EXERCISE AIM: Your answer must hold only the lines below from the line containing "auf acht Jahre" through the line containing "Vorsteuerberichtigungen im Immobilienbereich", each reproduced exactly.

STUDY MATERIAL:
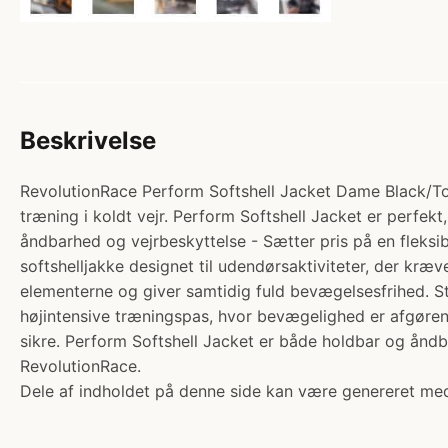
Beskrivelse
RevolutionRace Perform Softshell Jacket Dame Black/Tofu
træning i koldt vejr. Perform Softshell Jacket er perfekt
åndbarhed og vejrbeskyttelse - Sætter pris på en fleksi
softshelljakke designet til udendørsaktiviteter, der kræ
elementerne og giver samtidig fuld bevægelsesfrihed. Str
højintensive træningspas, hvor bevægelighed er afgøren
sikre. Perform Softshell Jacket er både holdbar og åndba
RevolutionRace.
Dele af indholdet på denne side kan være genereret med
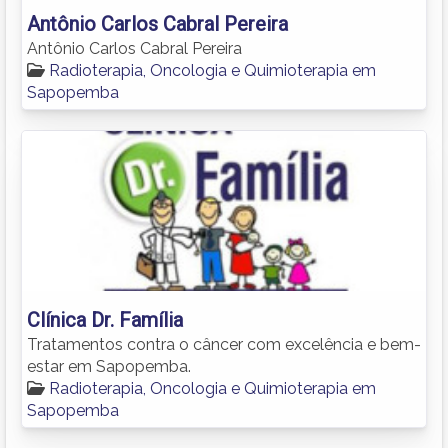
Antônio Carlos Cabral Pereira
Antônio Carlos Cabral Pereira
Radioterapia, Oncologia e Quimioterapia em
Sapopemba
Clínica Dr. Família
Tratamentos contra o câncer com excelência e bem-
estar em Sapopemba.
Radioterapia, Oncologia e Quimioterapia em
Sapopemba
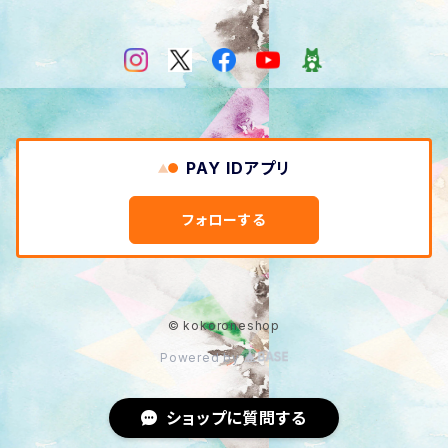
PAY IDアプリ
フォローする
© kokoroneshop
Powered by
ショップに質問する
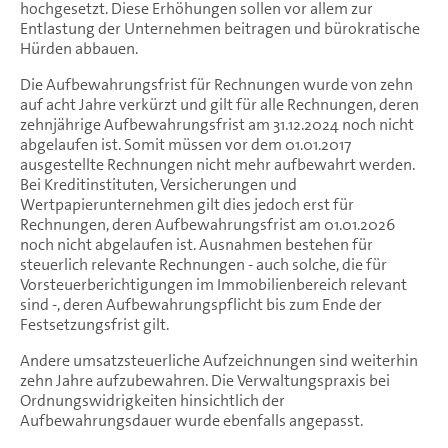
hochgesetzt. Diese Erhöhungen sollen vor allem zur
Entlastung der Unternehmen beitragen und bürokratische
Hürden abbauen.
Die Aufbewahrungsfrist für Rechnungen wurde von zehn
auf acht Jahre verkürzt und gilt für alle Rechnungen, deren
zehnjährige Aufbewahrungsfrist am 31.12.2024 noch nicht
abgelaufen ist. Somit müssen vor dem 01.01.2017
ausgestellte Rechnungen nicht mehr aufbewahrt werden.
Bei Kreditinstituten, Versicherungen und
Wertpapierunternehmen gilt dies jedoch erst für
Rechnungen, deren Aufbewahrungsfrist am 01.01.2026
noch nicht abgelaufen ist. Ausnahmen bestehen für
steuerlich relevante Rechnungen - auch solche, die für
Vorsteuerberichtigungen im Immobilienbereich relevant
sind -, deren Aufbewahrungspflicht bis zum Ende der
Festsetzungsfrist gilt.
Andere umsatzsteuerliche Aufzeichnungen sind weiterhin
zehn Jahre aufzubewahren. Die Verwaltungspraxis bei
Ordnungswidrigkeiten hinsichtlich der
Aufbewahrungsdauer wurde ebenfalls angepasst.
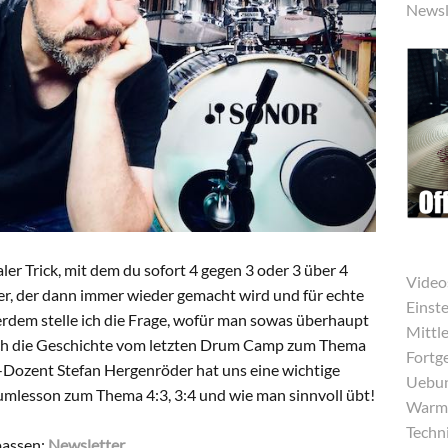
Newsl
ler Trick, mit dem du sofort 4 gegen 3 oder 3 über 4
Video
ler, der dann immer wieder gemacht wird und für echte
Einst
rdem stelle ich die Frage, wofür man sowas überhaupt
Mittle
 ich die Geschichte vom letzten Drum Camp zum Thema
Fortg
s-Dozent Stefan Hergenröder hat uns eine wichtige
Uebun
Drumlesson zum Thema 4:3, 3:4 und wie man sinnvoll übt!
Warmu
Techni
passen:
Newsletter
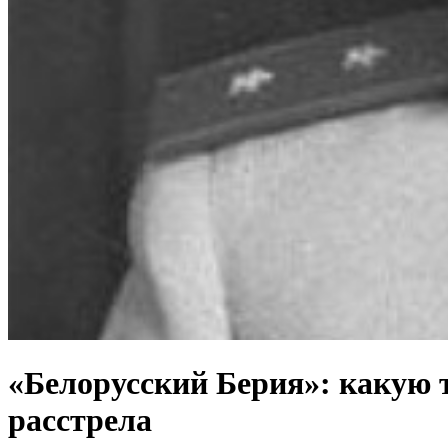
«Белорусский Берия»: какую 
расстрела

SOLUTION FOR THIS TASK:
auf acht Jahre verkürzt und gilt für alle Rechnungen, deren
zehnjährige Aufbewahrungsfrist am 31.12.2024 noch nicht
abgelaufen ist. Somit müssen vor dem 01.01.2017
ausgestellte Rechnungen nicht mehr aufbewahrt werden.
Bei Kreditinstituten, Versicherungen und
Wertpapierunternehmen gilt dies jedoch erst für
Rechnungen, deren Aufbewahrungsfrist am 01.01.2026
noch nicht abgelaufen ist. Ausnahmen bestehen für
steuerlich relevante Rechnungen - auch solche, die für
Vorsteuerberichtigungen im Immobilienbereich relevant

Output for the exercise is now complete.